英BBC放送によると「スウェーデンはパンデミック中、全国的なロックダウンを一度も行っていない。その結果、新型ウイルスの感染数は35万件弱、死者は7800人以上と、スカンジナビア諸国の中では突出して大きな被害が出ている」と伝えている。感染者と同時に死者の数が北欧諸国の中でも抜きん出て大きいことが、国王の怒りを買った。緩やかな対策を取り続けてきた結果だが、だからといって同国の経済が近隣諸国に比べて活況だったかといえば、そんなことはない。グローバルにつながっている現在の経済環境の中では、一国がロックダウンを回避しても経済的影響はそれなりに被るのである。個人的には集団免疫を柱とした同国のコロナ対策に注目していた。国王ならずとも現時点でこの方式は「失敗だった」と批判されても仕方ないと思う。同国の死者数は、他の北欧諸国の死者を全て足した数よりも多い。死者の多さが「失敗」を雄弁に物語っている。

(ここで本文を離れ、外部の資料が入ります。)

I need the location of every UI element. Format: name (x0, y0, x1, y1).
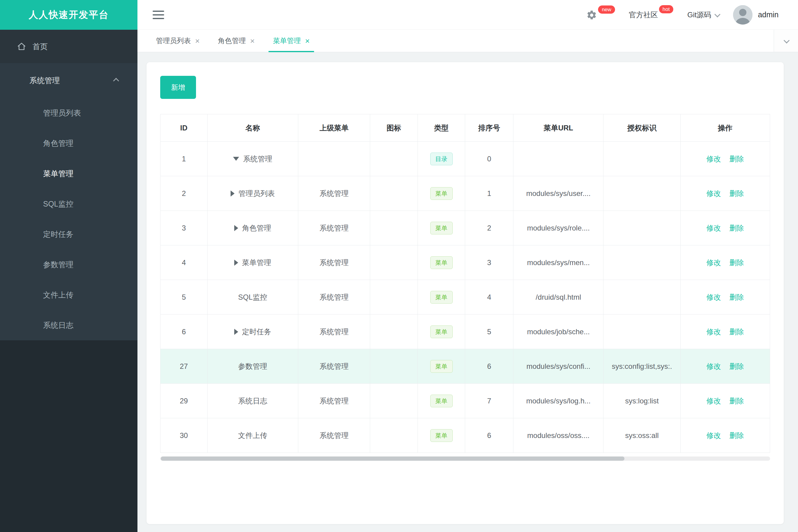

集団免疫を主導した公衆衛生庁の疫学者アンダース・テグネル氏は、いま何を考えているのだろうか。国王の発言に対するコメントは見当たらなかったが、BBCは「11月、BBCの取材に対し、同国の戦略は法的な制限と自主的な行動の組み合わせだ」と説明していたとある。国民から信頼されているという同氏は緩やかな規制でも、国民の自主性でコロナ危機は乗り越えられると踏んでいたのかもしれない。日本の対策もスウェーデンに似たところがある。自粛という名の国民的な自主性がコロナ対策の柱だ。自粛と医療関係者の踏ん張りが死者を抑え込んできた直接的な要因だろう。その2つの壁が乗り越えられそうになった時、政治も官僚も学者もメディアも迷走を始めた。ワクチンだけではパンデミックは終わらない。局面の大転換を図る指導力が必要だ。